I went to the library in Lavaca County, where the book is set. Librarians are the finest human beings on the planet, if you ask me. They make it their vocation to help other people get what they need. I once heard Tom Franklin say that all you really need to write a novel set in the past is a Sears and Roebuck catalog from whatever year it is you’re writing about. So I got one of those. And I read all of the small-town newspapers from the surrounding four towns that printed weekly papers in 1910 and 1924. I read all of them. The ads, everything. It was important to know that there were things in the world such as California Fig Syrup, and that one could cure just about anything with it: malaise, female trouble, headaches, distemper, jaundice, bowel issues by the dozens. Anything. The stuff was freaking miraculous!
As a huge fan of your stories, I have to ask: will we be seeing a collection from Bruce Machart anytime soon?
I’m pleased to be able to answer that in the affirmative. Short stories are only slightly more marketable these days than is, say, proud and vocal liberalism. But it’s a lucky time for me. My collection, called Men in the Making, will be out next fall–also with Houghton Mifflin Harcourt. Most of the stories were actually written before the novel, but I’m working on the last one right damned now.
Thank you, Steve and Bruce, for a continuously thoughtful, helpful interview. I truly enjoyed Bruce’s insights into fiction-writing, as well as his own soul, and his take on readers’ responses. Really, every word of this interview surprised and satisfied me. One such moment:
“The best way into a character, for me, has always been through the body, through the five senses. Experiencing the world that way is one of the few common denominators of the human condition.”
I have researched, thought-fought and tried to be patient while roughing out characters and waiting for them to be “real” to me, and sometimes I despair about one or the other character’s appearing. Therefore, his “five-senses” idea was a pure delight to read. At last I’ve read words that encompass what I’ve been, largely unconsciously, doing!
Those boys’ crooked “horse” necks is weird and wild.

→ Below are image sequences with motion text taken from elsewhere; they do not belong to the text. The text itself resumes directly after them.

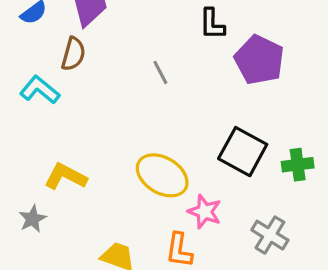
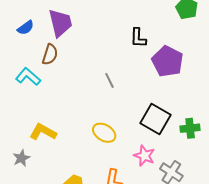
gray line: (160, 72) -> (109, 80), moved
yellow ellipse: (162, 175) -> (104, 133), size x0.7
pink star: (205, 212) -> (144, 156), moved

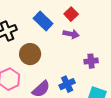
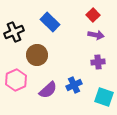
red square: (71, 14) -> (93, 15), moved
purple arrow: (71, 34) -> (96, 35), moved

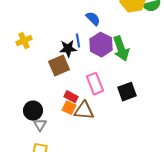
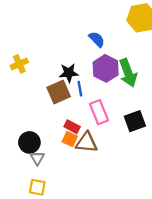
blue line: (78, 41) -> (80, 89), moved

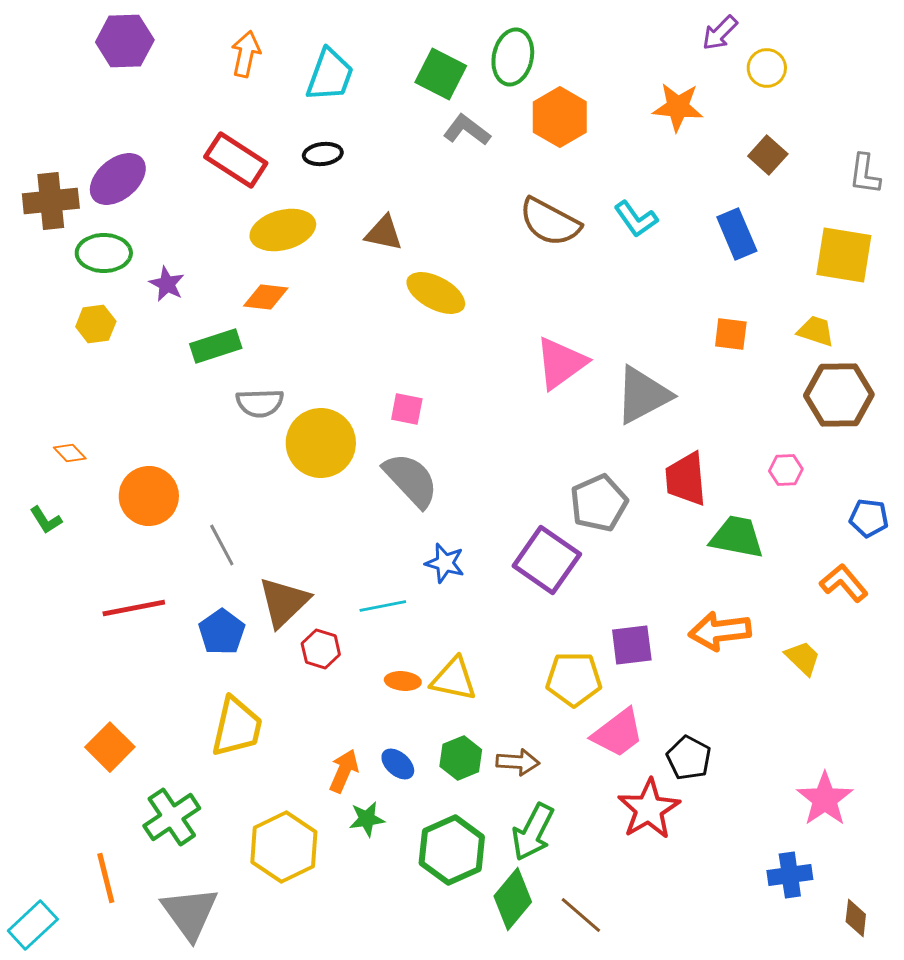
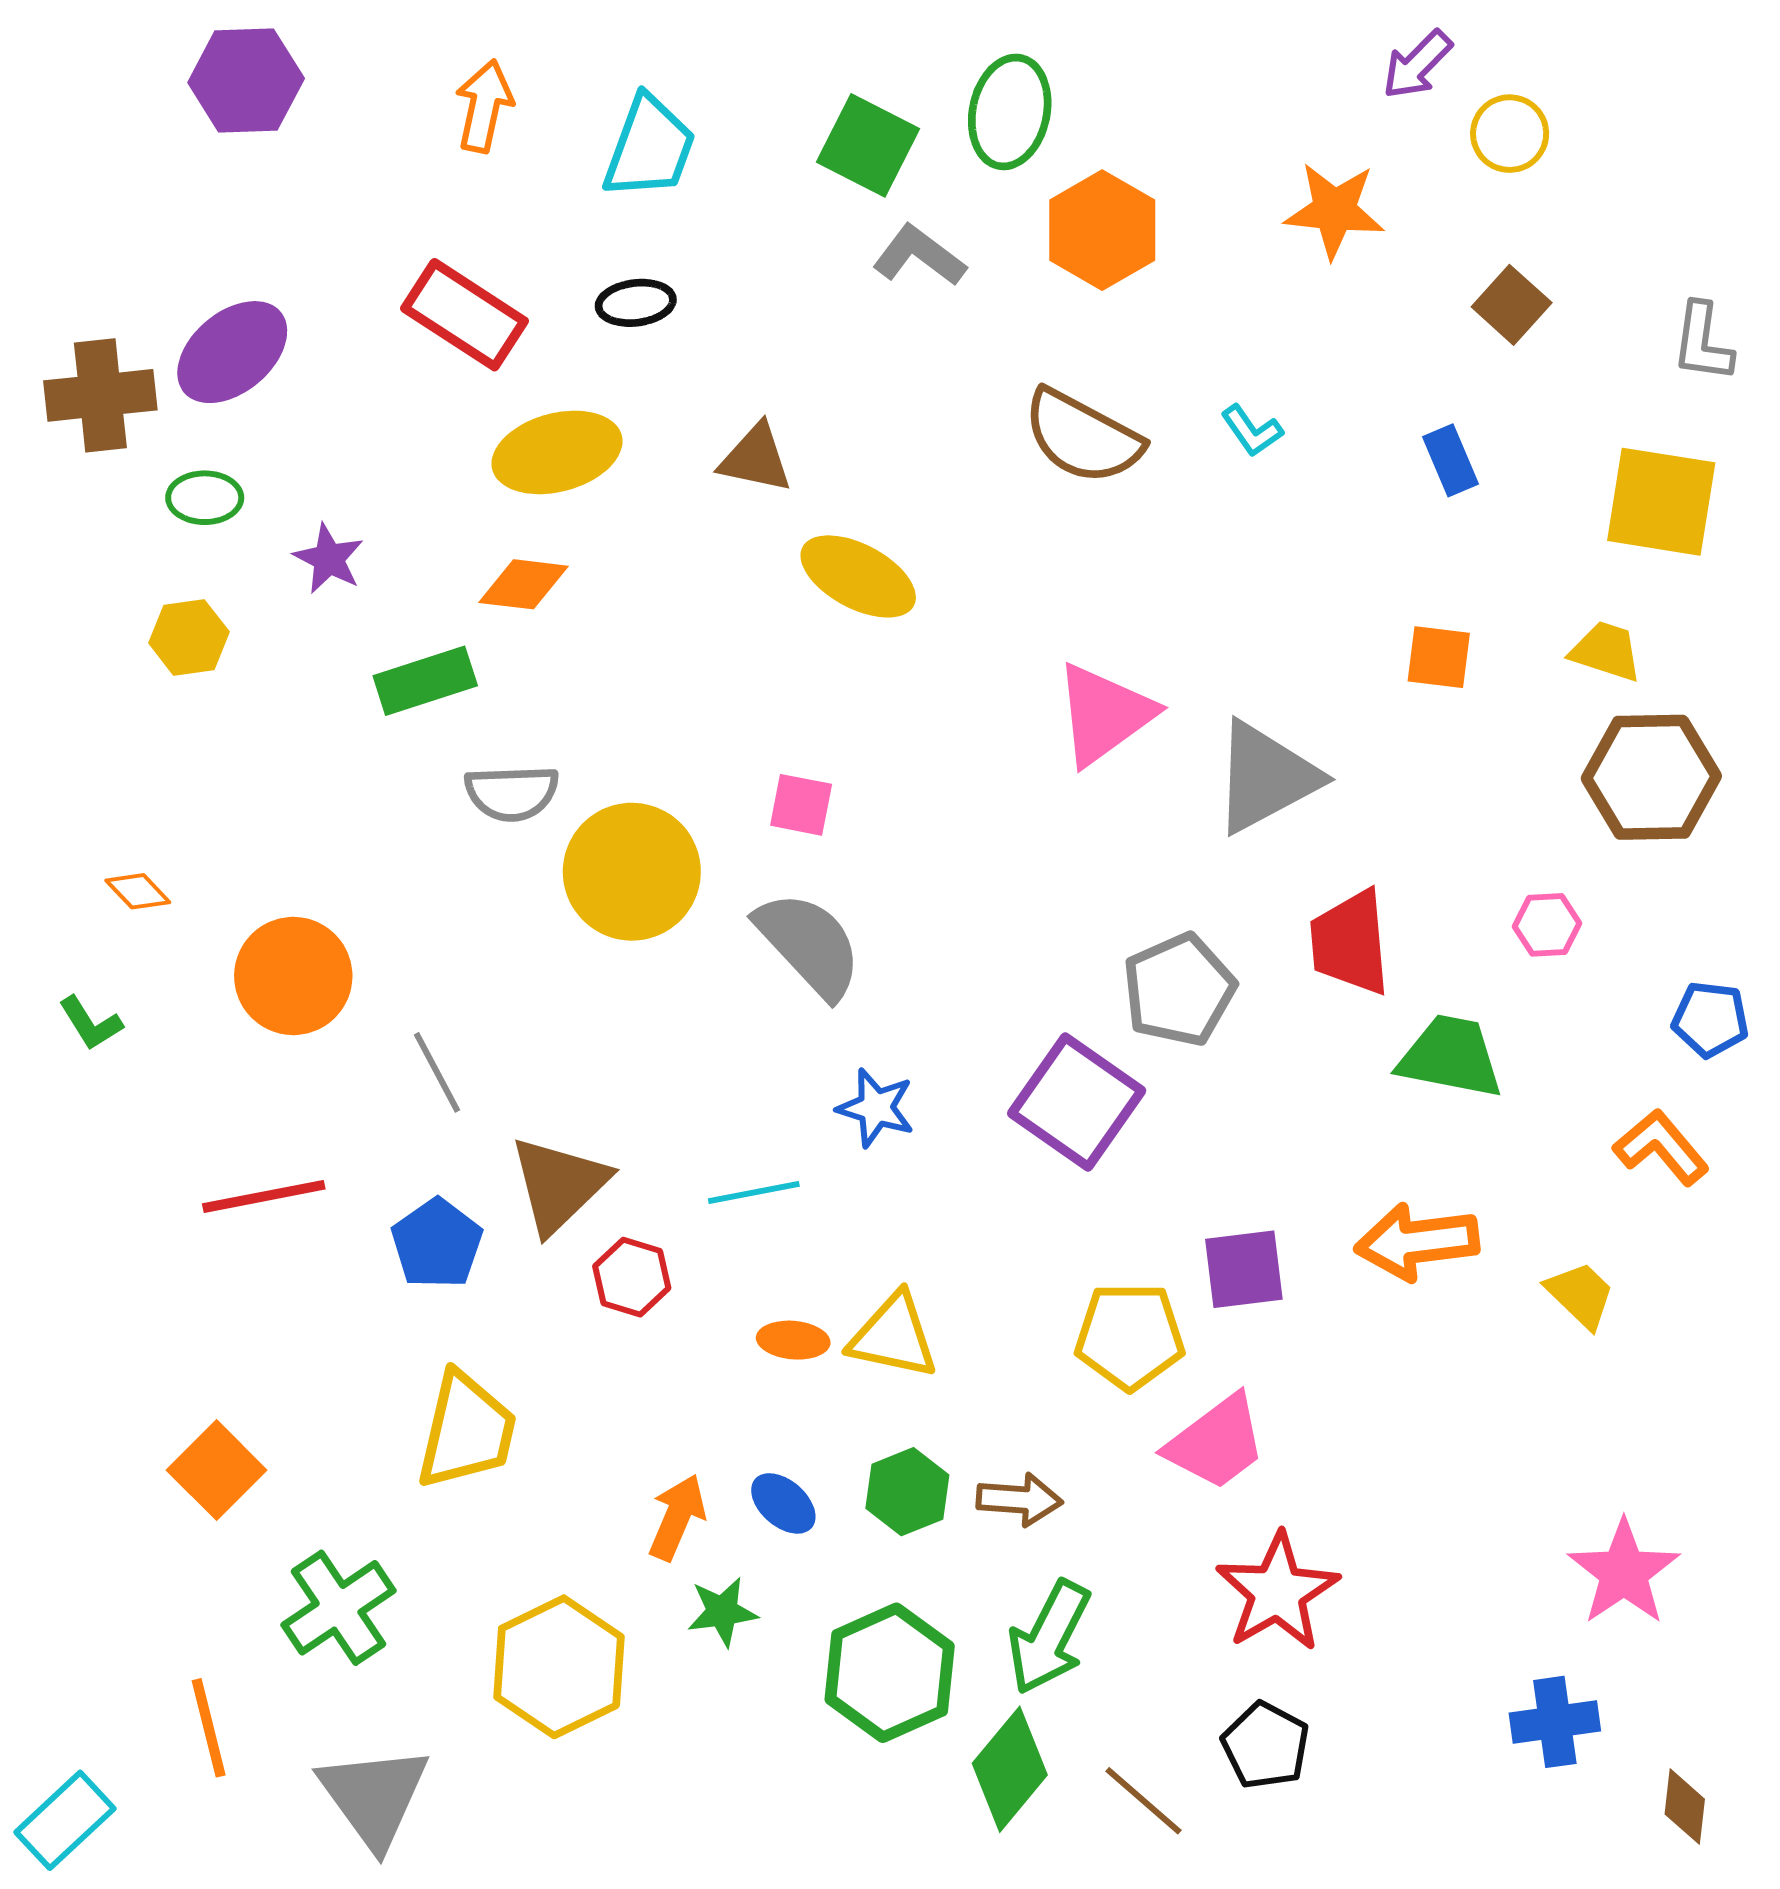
cyan L-shape: (636, 219) -> (1252, 431), size x0.7
blue rectangle: (737, 234) -> (1451, 460), size x0.7
green ellipse: (104, 253) -> (205, 498), size x0.7
black pentagon: (689, 758) -> (1266, 1746), moved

And this bit about researching is terrific:
“I once heard Tom Franklin say that all you really need to write a novel set in the past is a Sears and Roebuck catalog from whatever year it is you’re writing about. So I got one of those. And I read all of the small-town newspapers from the surrounding four towns that printed weekly papers in 1910 and 1924. I read all of them. The ads, everything. It was important to know that there were things in the world such as California Fig Syrup, and that one could cure just about anything with it: malaise, female trouble, headaches, distemper, jaundice, bowel issues by the dozens.”
Lovely job, both of you.
You’re intimidatingly good at this, Steve.
Do they still make California Fig Syrup, and where can I score some?